DATA TO USE ->
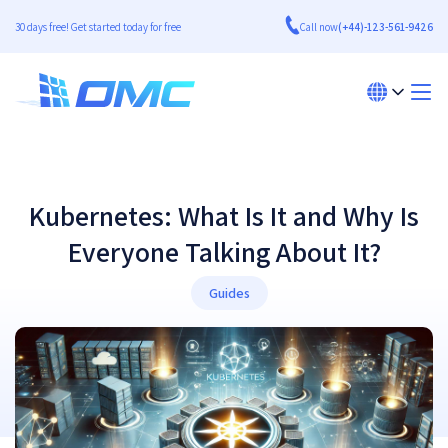
30 days free! Get started today for free
Call now
(+44)-123-561-9426
Kubernetes: What Is It and Why Is
Everyone Talking About It?
Guides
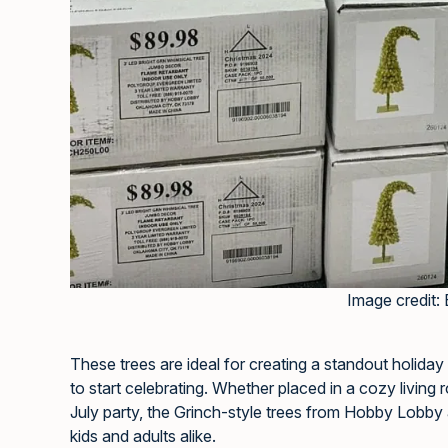
Image credit: 
These trees are ideal for creating a standout holiday
to start celebrating. Whether placed in a cozy living
July party, the Grinch-style trees from Hobby Lobby 
kids and adults alike.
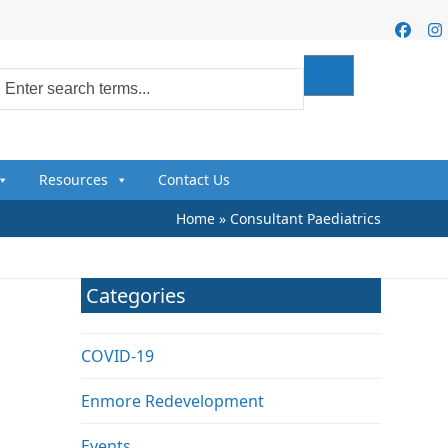
Faceb
I
Resources
Contact Us
Home
»
Consultant Paediatrics
Categories
COVID-19
Enmore Redevelopment
Events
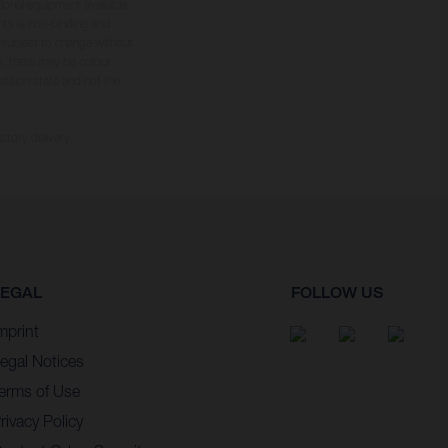
tional equipment available
hts is non-binding and
s subject to change without
s, there may be colour
tition state and not the
ctory delivery.
LEGAL
FOLLOW US
mprint
egal Notices
erms of Use
rivacy Policy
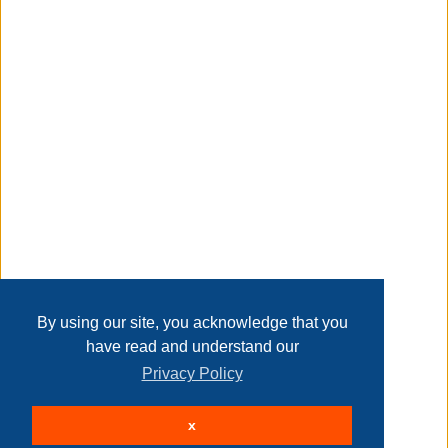
includes a pattern on the inside of the label
Transaction Details
gauge: 6 super bulky
Disclaimer
knitting gauge: 8 sts and 13 rows with an 8 mm (u.s. 11)
knitting needle
Home
Contact Us
Login
Sign up
User Agreement
Privacy Policy
Past Sales
crochet gauge: 7 sc and 8 rows with an 8 mm (u.s. l-11)
Page last refreshed Sat, Aug 8, 9:13pm MT.
By using our site, you acknowledge that you
crochet hook
have read and understand our
Privacy Policy
© 2026 Delaney Furniture Inc
info:
x
All rights reserved.
Active Users: 178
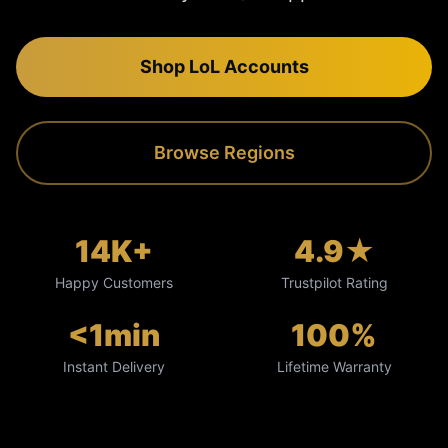
Shop LoL Accounts
Browse Regions
14K+
4.9★
Happy Customers
Trustpilot Rating
<1min
100%
Instant Delivery
Lifetime Warranty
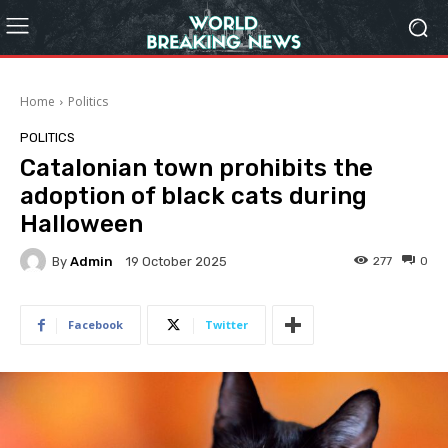
Home
Politics
POLITICS
Catalonian town prohibits the
adoption of black cats during
Halloween
By
Admin
277
0
19 October 2025
Facebook
Twitter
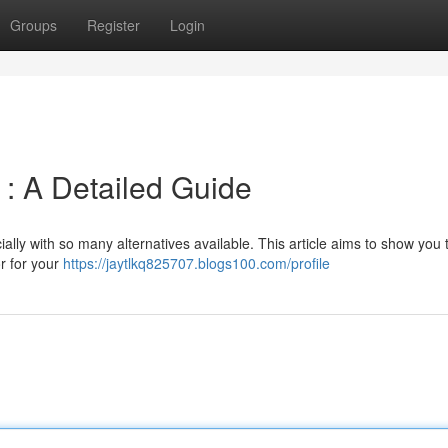
Groups
Register
Login
: A Detailed Guide
ally with so many alternatives available. This article aims to show you
r for your
https://jaytlkq825707.blogs100.com/profile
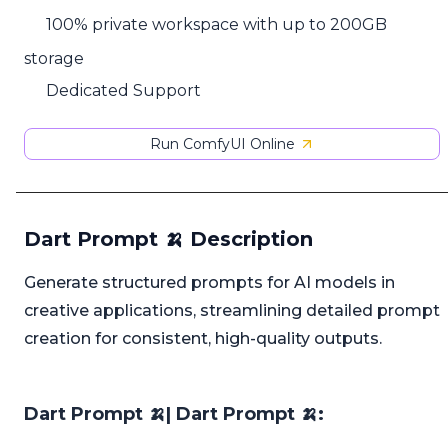
100% private workspace with up to 200GB
storage
Dedicated Support
Run ComfyUI Online
Dart Prompt 🍌 Description
Generate structured prompts for AI models in
creative applications, streamlining detailed prompt
creation for consistent, high-quality outputs.
Dart Prompt 🍌| Dart Prompt 🍌:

WHAT YOU NEED TO DO -> The lines holding the string "Dart" in the listing above are what you should copy out.

OUTPUT BELOW ->
Dart Prompt 🍌 Description
Dart Prompt 🍌| Dart Prompt 🍌:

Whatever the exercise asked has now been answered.